Use the following steps to set up Ultra96:

  1. Connect a proper 12V power supply.

  2. Connect the AES-ACC-USB-JTAG board.

  3. Connect a microUSB cable between the AES-ACC-USB-JTAG and your PC.

  4. Connect a DisplayPort Monitor using a miniDisplayPort cable.

  5. Connect a USB webcam to one of the host USB ports.

  6. Prepare a blank microSD card with a single FAT32 partition (this is done for you).

    Ultra96

Running Applications on Ultra96

Next, we’ll gather all the images in a SD card staging area first, and then copy them all to the SD card at one time. There is a directory in PROJ_ROOT called sdcard that already includes the directories for the applications and the test images for resnet50. The test images are located in the /sdcard/common/image500_640_480 directory.

Step 1: Copy files to the SD card

Use the following steps to copy the files to the SD card:

  1. Copy <PROJ ROOT>/petalinux/images/linux/image.ub and BOOT.BIN to the sdcard directory.

  2. Copy <PROJ_ROOT>/sdk_workspace/resnet50/Debug/resnet50.elf to the sdcard/resnet50 folder.

  3. Copy <PROJ_ROOT>/sdk_workspace/face_detection/Debug/face_detection.elf to the sdcard/face_detection folder.

Tip: Click here to execute all the commands at once.

  1. Copy and paste the following commands:
 cd <PROJ ROOT>
 cp petalinux/images/linux/image.ub sdcard
 cp petalinux/images/linux/BOOT.BIN sdcard
 cp sdk_workspace/resnet50/Debug/resnet50.elf sdcard/resnet50/
 cp sdk_workspace/face_detection/Debug/face_detection.elf  sdcard/face_detection/`
  1. Copy all the files in the sdcard directory to a blank microSD card on your PC. For subsequent updates, you can skip the common directory that contains the test images and only copy over the update boot images and/or applications.

Step 2: Boot the Ultra96

Place the micro SD card into the Ultra96 and power on the board.

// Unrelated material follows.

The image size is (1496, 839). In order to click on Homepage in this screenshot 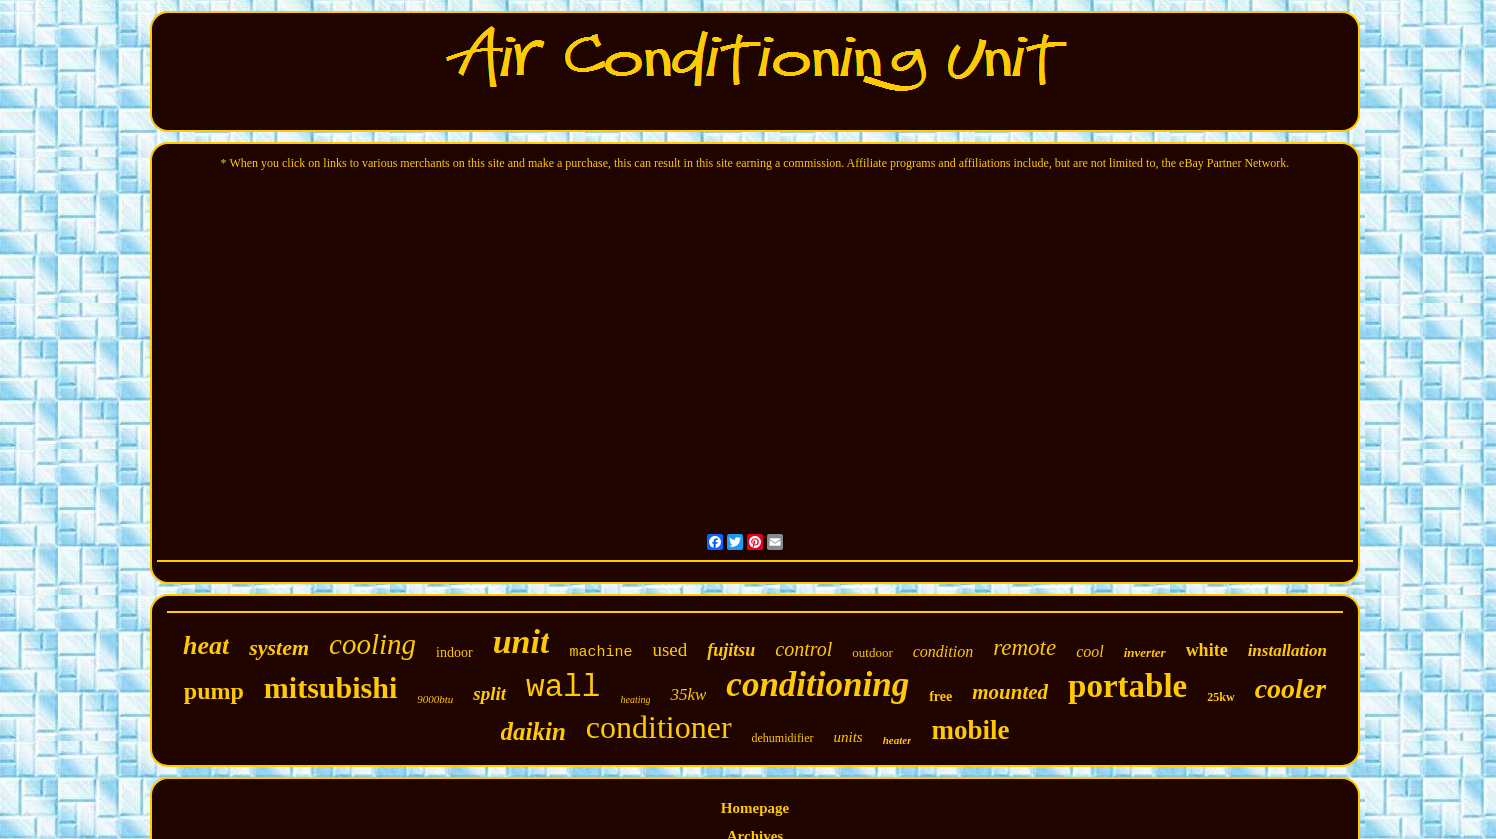 , I will do `click(755, 808)`.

Once the board has booted, login using the following credentials:

  • username = root
  • password = root

Step 3: Initialize the display

Run the commands below to prepare the display:

export DISPLAY=:0.0
xrandr --output DP-1 --mode 800x600
xset -dpms

Note: Use xrandr to find a suitable mode for your monitor. When running at 1920x1080, the screen may flicker due to memory bandwidth issues.

If the display goes blank between runs, use xset -dpms to re-enable the display.

Step 4: Run Resnet50

Change to the directory with the resnet50 application and execute the program. • cd /media/card/resnet50 • ./resnet50.elf

Step 5: Run face detection

Change to the following directories with the face_detection application and execute the program.

  • cd /media/card/face_detection
  • ./face_detection.elf

Note: If you see “Open camera error!”, try unplugging the USB camera and inserting it again. If it still isn’t recognized, try rebooting with the camera unplugged, then plug in the camera before launching the application. If both of these efforts fail, try a different camera.